In Opscenter I see one of the nodes is orange. It seems like it's working on compaction. I used nodetool compactionstats and whenever I did this the Completed nad percentage stays the same (even with hours in between). I currently don't see cpu load from cassandra on that node. So it seems stuck (somewhere mid 60%). Also some other nodes have compaction on the same columnfamily. I don't see any progress.
EDIT: all of a sudden I see a change again. However the progress didn't go up. It came from +60% and is now on 50.95%. So it seems like compaction restarted. EDIT2: seems like it actually finished all of a sudden and I confused 2 similarly named columnfamilies. EDIT3: The finish was on another node that seemed stuck too. One of the nodes is still in this "stuck" state, drained and not using cpu for java.
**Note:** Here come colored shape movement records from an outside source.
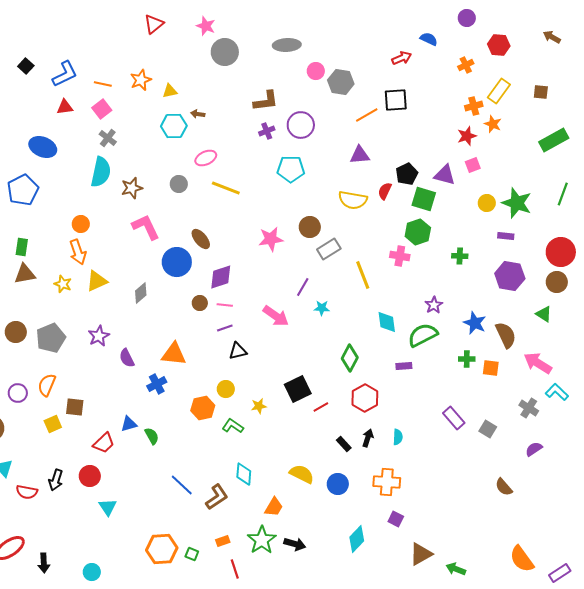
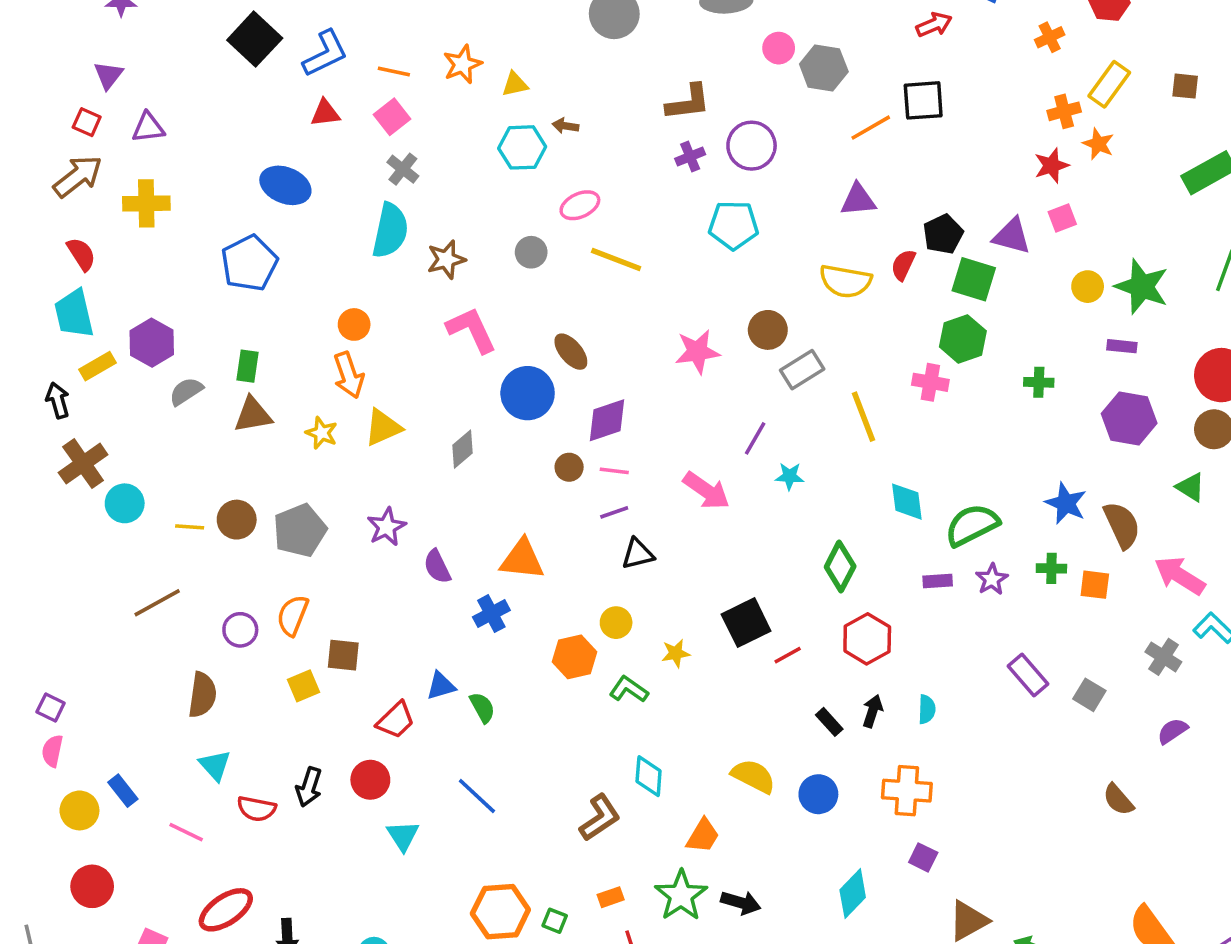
black square: (26, 66) -> (255, 39), size x1.8
purple star: (434, 305) -> (992, 579), moved
blue line: (182, 485) -> (477, 796), moved

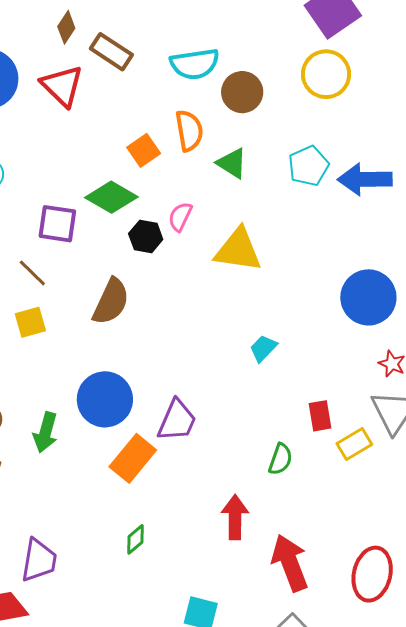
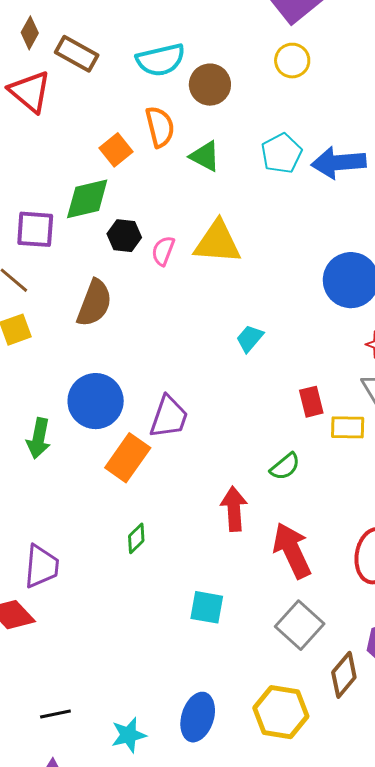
yellow circle: (326, 74) -> (292, 61), size x0.7
green diamond: (111, 197) -> (87, 199), turned -39
pink semicircle: (180, 217) -> (163, 251), moved
yellow rectangle: (354, 444) -> (348, 427), turned 36
green semicircle: (280, 459) -> (285, 467), moved, turned 36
WARN [RMI TCP Connection(554)-192.168.0.68] 2015-11-09 17:18:13,677 ColumnFamilyStore.java (line 2101) Unable to cancel in-progress compactions for usage_record_ptd. Probably there is an unusually large row in progress somewhere. It is also possible that buggy code left some sstables compacting after it was done with them
- How can I assure that nothing is happening?
- Is it recommended to disable compaction from a certain data size? (I believe 25GB on each node).
- Can I stop this compaction? nodetool stop compaction doesn't seem to work.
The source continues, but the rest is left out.